[What the task asks]
Leave out every line that comes before the one containing "Erokspor ve", and reproduce the rest of the listing below exactly, through its last line.

----

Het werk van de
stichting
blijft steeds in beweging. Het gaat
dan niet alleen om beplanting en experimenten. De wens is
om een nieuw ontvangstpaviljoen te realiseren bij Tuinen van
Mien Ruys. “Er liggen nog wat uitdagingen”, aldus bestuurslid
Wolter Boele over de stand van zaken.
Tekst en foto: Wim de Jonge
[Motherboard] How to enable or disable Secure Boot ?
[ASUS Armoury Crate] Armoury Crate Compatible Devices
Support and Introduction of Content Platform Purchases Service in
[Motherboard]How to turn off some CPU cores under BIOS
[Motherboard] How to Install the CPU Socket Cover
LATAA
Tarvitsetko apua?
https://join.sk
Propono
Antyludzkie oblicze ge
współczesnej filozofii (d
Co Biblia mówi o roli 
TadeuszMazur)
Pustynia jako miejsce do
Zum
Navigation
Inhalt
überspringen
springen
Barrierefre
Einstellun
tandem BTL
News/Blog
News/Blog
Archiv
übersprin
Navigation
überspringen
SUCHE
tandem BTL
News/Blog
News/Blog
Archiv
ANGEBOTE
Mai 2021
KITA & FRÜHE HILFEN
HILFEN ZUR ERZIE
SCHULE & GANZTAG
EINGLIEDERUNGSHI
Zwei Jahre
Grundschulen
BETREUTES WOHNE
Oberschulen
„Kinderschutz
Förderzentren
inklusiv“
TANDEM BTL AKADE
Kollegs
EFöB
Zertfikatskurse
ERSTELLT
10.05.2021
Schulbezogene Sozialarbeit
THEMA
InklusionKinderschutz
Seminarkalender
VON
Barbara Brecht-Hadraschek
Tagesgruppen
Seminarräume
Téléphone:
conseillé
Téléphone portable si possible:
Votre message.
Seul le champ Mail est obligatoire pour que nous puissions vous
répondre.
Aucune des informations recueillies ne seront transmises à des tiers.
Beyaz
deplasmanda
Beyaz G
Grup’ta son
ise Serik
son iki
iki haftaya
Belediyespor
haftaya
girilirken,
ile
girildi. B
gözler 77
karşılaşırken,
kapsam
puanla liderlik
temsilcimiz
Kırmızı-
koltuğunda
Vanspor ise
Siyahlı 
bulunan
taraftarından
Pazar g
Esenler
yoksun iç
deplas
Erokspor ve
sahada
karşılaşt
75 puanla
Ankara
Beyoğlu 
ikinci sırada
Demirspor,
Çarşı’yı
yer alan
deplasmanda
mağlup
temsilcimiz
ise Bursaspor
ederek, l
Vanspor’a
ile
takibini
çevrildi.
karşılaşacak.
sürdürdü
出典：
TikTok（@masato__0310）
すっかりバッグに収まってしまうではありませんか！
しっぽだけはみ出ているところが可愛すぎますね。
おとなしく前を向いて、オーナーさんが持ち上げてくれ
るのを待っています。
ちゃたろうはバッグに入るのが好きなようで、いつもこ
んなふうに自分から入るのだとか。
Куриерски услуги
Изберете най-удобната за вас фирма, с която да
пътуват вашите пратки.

----

[Task solution]
Erokspor ve
sahada
karşılaşt
75 puanla
Ankara
Beyoğlu 
ikinci sırada
Demirspor,
Çarşı’yı
yer alan
deplasmanda
mağlup
temsilcimiz
ise Bursaspor
ederek, l
Vanspor’a
ile
takibini
çevrildi.
karşılaşacak.
sürdürdü
出典：
TikTok（@masato__0310）
すっかりバッグに収まってしまうではありませんか！
しっぽだけはみ出ているところが可愛すぎますね。
おとなしく前を向いて、オーナーさんが持ち上げてくれ
るのを待っています。
ちゃたろうはバッグに入るのが好きなようで、いつもこ
んなふうに自分から入るのだとか。
Куриерски услуги
Изберете най-удобната за вас фирма, с която да
пътуват вашите пратки.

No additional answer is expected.